He’d apologized more times than I could count, and not in that rushed, guilty way, but like he really meant it.
“I don’t know what I was thinking,” he said one night. “I just… didn’t want to fight her. Didn’t want to believe she’d say that without a reason.
I was stupid.”
Even though I know others would’ve walked away from this relationship, I decided on therapy. For several weeks, we sat in a little office with beige walls and a box of tissues on the table between us, saying the hard stuff.
“It’s not just the DNA test,” I told him during one session. “It’s the lack of trust.
You didn’t believe me, even though I’d never given you a reason to doubt me.”
He nodded, eyes wet. “I know. I messed up.
I’ll never doubt you again.”
He’s kept that promise, so far. I have to give him that.
It didn’t happen overnight, but over time, we worked through it. He listened more.

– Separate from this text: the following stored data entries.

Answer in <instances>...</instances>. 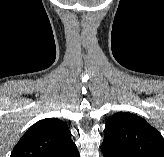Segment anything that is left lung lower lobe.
I'll return each instance as SVG.
<instances>
[{"label": "left lung lower lobe", "instance_id": "left-lung-lower-lobe-1", "mask_svg": "<svg viewBox=\"0 0 164 157\" xmlns=\"http://www.w3.org/2000/svg\"><path fill=\"white\" fill-rule=\"evenodd\" d=\"M102 152L104 155L103 157H124L119 151L106 142L102 143Z\"/></svg>", "mask_w": 164, "mask_h": 157}]
</instances>
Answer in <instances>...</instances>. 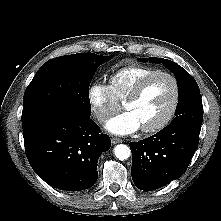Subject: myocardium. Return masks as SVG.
Returning <instances> with one entry per match:
<instances>
[{
	"mask_svg": "<svg viewBox=\"0 0 221 221\" xmlns=\"http://www.w3.org/2000/svg\"><path fill=\"white\" fill-rule=\"evenodd\" d=\"M157 76H165L171 80V82L173 84V99H172V103H171L169 110L167 111L165 116L160 121H158L157 123H155L151 126L141 127V130L144 133L157 132V131L163 129L164 127H166L170 123V121L173 119V117L177 111L179 101H180V84H179L178 79L170 72L157 70V71H154V72L146 75L145 77H143L135 85V87L132 89V91L128 94V96L124 100V103H123L124 108L127 103H130V102L138 99L141 96V94L143 93L147 84L153 78H155Z\"/></svg>",
	"mask_w": 221,
	"mask_h": 221,
	"instance_id": "1",
	"label": "myocardium"
}]
</instances>
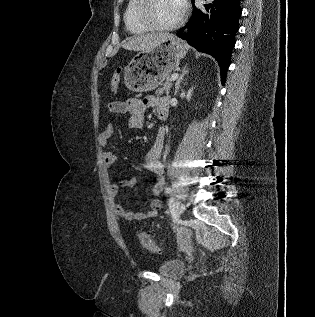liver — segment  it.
Listing matches in <instances>:
<instances>
[{"label":"liver","mask_w":315,"mask_h":317,"mask_svg":"<svg viewBox=\"0 0 315 317\" xmlns=\"http://www.w3.org/2000/svg\"><path fill=\"white\" fill-rule=\"evenodd\" d=\"M168 35L167 33H156L133 36L123 43V48L131 51H149Z\"/></svg>","instance_id":"liver-1"}]
</instances>
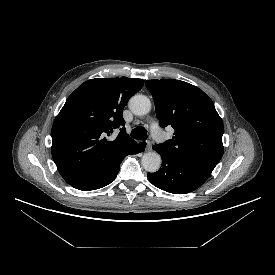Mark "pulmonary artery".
<instances>
[{"instance_id":"e3ab8cb5","label":"pulmonary artery","mask_w":275,"mask_h":275,"mask_svg":"<svg viewBox=\"0 0 275 275\" xmlns=\"http://www.w3.org/2000/svg\"><path fill=\"white\" fill-rule=\"evenodd\" d=\"M151 131L155 139H161V132L157 124H152Z\"/></svg>"}]
</instances>
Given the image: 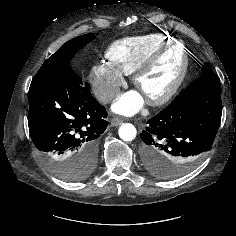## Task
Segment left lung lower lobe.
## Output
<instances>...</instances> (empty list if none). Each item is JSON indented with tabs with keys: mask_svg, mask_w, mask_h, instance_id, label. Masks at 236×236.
<instances>
[{
	"mask_svg": "<svg viewBox=\"0 0 236 236\" xmlns=\"http://www.w3.org/2000/svg\"><path fill=\"white\" fill-rule=\"evenodd\" d=\"M221 113L219 78L204 74L147 121L140 134L146 170L167 179L196 166L212 147Z\"/></svg>",
	"mask_w": 236,
	"mask_h": 236,
	"instance_id": "left-lung-lower-lobe-1",
	"label": "left lung lower lobe"
}]
</instances>
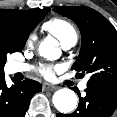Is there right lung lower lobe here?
<instances>
[{
	"mask_svg": "<svg viewBox=\"0 0 117 117\" xmlns=\"http://www.w3.org/2000/svg\"><path fill=\"white\" fill-rule=\"evenodd\" d=\"M7 87L5 76L0 75V117H24L32 96L41 91L39 82L25 79Z\"/></svg>",
	"mask_w": 117,
	"mask_h": 117,
	"instance_id": "98d812e1",
	"label": "right lung lower lobe"
}]
</instances>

He defended me. He shut down comments from his mom’s family, who were trying to get us to talk to her.
Finally, I forgave him fully, not because I forgot, but because he owned up to his wrongs.

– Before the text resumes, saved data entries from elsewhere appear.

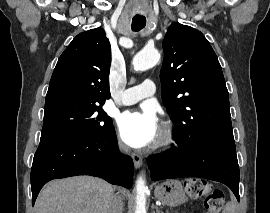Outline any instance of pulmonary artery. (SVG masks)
I'll return each instance as SVG.
<instances>
[{
  "instance_id": "1",
  "label": "pulmonary artery",
  "mask_w": 270,
  "mask_h": 213,
  "mask_svg": "<svg viewBox=\"0 0 270 213\" xmlns=\"http://www.w3.org/2000/svg\"><path fill=\"white\" fill-rule=\"evenodd\" d=\"M157 86L152 80H145L142 84L126 89L121 96V104L131 105L149 98L155 94Z\"/></svg>"
}]
</instances>
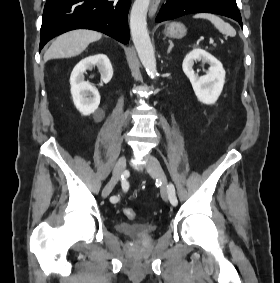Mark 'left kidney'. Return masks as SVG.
<instances>
[{"label":"left kidney","mask_w":280,"mask_h":283,"mask_svg":"<svg viewBox=\"0 0 280 283\" xmlns=\"http://www.w3.org/2000/svg\"><path fill=\"white\" fill-rule=\"evenodd\" d=\"M196 60H202V62L210 64L205 75L198 76L195 74L193 66ZM182 69L189 78L198 100L204 104H214L219 98L225 83L226 73L221 62L205 50L196 48L185 56Z\"/></svg>","instance_id":"1"}]
</instances>
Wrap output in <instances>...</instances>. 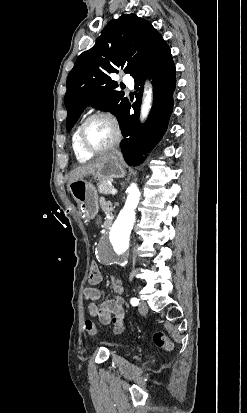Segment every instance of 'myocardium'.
<instances>
[{"label": "myocardium", "instance_id": "1", "mask_svg": "<svg viewBox=\"0 0 247 413\" xmlns=\"http://www.w3.org/2000/svg\"><path fill=\"white\" fill-rule=\"evenodd\" d=\"M96 119H105L111 122V124L114 127L115 133H114V137L112 138V140L105 146L100 147V148H91L85 144L84 139H83V132L85 128L88 126V124ZM121 137H122V130L118 122L111 116V114L105 111H97L93 113L82 123V125L79 127L78 132H77V140H78V145L80 149L84 153L89 154V155H100V154H103L111 150L112 148L118 145V143L121 140Z\"/></svg>", "mask_w": 247, "mask_h": 413}]
</instances>
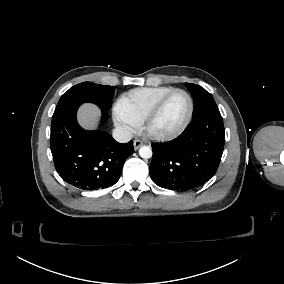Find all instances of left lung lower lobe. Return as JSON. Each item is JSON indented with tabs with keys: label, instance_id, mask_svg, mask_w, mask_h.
I'll return each mask as SVG.
<instances>
[{
	"label": "left lung lower lobe",
	"instance_id": "left-lung-lower-lobe-1",
	"mask_svg": "<svg viewBox=\"0 0 284 284\" xmlns=\"http://www.w3.org/2000/svg\"><path fill=\"white\" fill-rule=\"evenodd\" d=\"M225 143L220 112L194 118L175 140L153 146L149 173L153 182L175 191L202 186L217 171Z\"/></svg>",
	"mask_w": 284,
	"mask_h": 284
}]
</instances>
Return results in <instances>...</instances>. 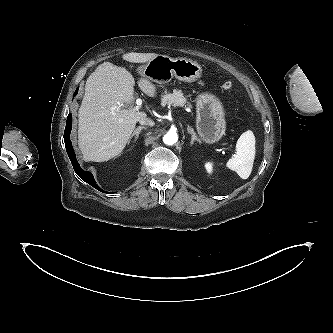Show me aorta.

But the relationship with Karen is almost completely broken. I tried listening to a voicemail, and it was full of lazy excuses and guilt trips.
I deleted it before the end, and we’ve blocked her since.
Ben’s dad filed for divorce not long after the party.
He stopped speaking to Karen, too.
Without her, he began visiting us more, and nothing’s changed between him and Ben. Luckily.
In the mean time, our son kept growing, laughing, babbling, and learning to walk by gripping the edge of the coffee table.
And the DNA paperwork, both results, are still in a drawer somewhere. We haven’t looked at them again.